A.3 Definitions 3: Graph drawing
A drawing of a graph \(G=(N,L)\) is a collection of points in a two-dimensional space. Each point \(p_i\) with coordinates \(x\) and \(y\) is the position of the node \(n_i\) in the layout. Whenever there exists a link \((p_i, p_j) \in L\), a line is drawn between points \(p_i\) and \(p_j\). The task of the layout algorithm is to find a positioning of points so that specific criteria are optimally met. Examples of commonly used criteria are: nodes should not overlap, neighbouring nodes should be grouped together, the number of crossing link should be minimised. Each algorithm and set of criteria has its own benefits and drawbacks.
A.4 Definitions 4: Degree & neighbourhood
For a node \(n_j\)n the degree is defined as the number of links a node has: \(deg(x) = \left|\{ n_{j}: l_{ij} \in L \right\}|\).

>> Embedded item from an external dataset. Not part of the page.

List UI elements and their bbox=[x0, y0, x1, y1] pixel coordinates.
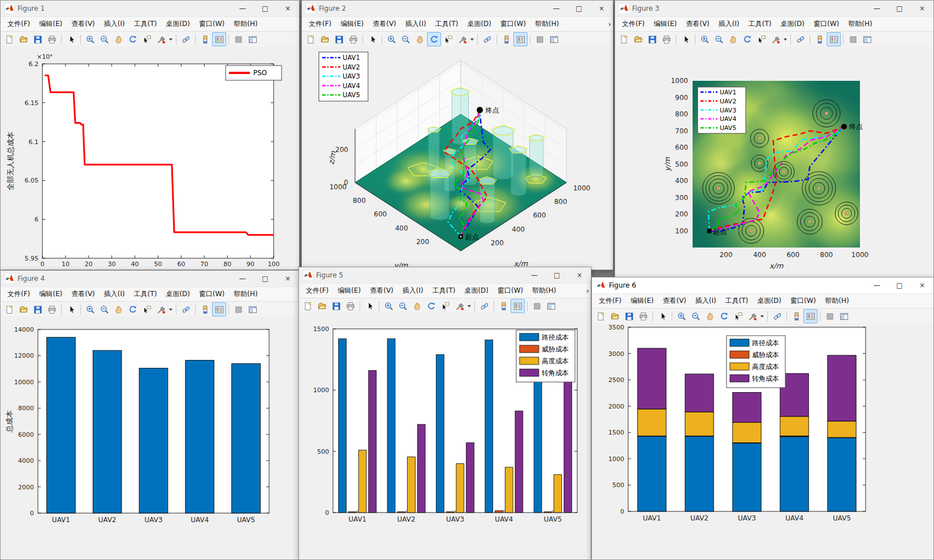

The set of linked nodes is called the neighbourhood of a node. The neighbourhood \(H_{i}\) for a node \(n_{j}\) is defined as: \(H_{i}=\left\{n_{j}: l_{i j} \in L \vee l_{j i} \in L\right\}\).

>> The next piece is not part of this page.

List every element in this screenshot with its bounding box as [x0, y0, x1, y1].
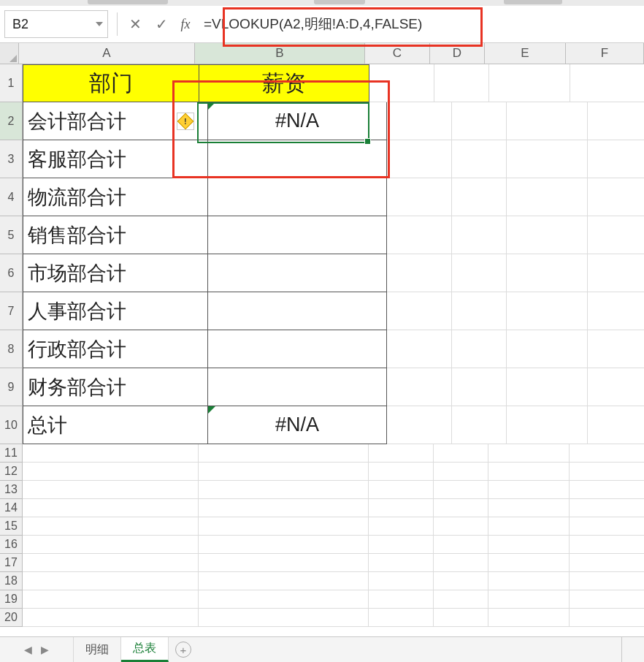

A.5 Definitions 5: Betweenness centrality
The betweenness centrality of a node \(n\) is defined as \(bc(n)=\sum_{s \neq n \neq t} \frac{\sigma_{s t}(n)}{\sigma_{s t}}\). Where \(\sigma_{st}\) is the total amount of shortest paths from node \(s\) to node \(t\) and \(\sigma_{st}(n)\) is the amount of those paths that pass through \(n\). A path is a sequence of nodes, where each pair of nodes in the sequence is linked. The shortest path is the path between two nodes \(s\) and \(t\) that traverses the smallest number nodes. The equation for betweenness centrality takes into account that there may be several possible paths from \(s\) to \(t\), with only some passing through \(n\).
A.6 Definitions 6: Presence
The presence of all categories in a document group node \(n_x\) is a set of all category nodes \(Categories(x) = \left\{ n_y \in N: (l_{xy} \in L \vee l_{yx} \in L) \wedge n_y.type=category\right\}\). The presence of a category \(n_x\) in a document group is the set of nodes of the type document group for which there exist a link between this category and the document group. Formally defined as: \(Presence(x, documentGroup)=\left\{ n_y \in N : l_{xy} \in Links \wedge y.type = docGroup\right\}\).
A.7 Definitions 7: Intersection and difference
The absence of categories between a \(docGroup_1\) and \(docGroup_2\) is the set of categories present in the second document group minus the set of categories present in the first. In our notation: \(Absence(docGroup_1, docGroup_2) = \left\{ Categories(docGroup_2) \setminus Categories(docGroup_1)\right\}\). The categories that are common between those same two document groups are determined using the intersection of the sets of categories that are present in either: \(CommonCodes(docGroup_1, docGroup_2)=docGroup_1 \cap docGroup_2\). This operation is not limited to two sets. The intersection between more sets can be notated as \(\bigcap_{i=1}^n Presence(docGroup_i)\).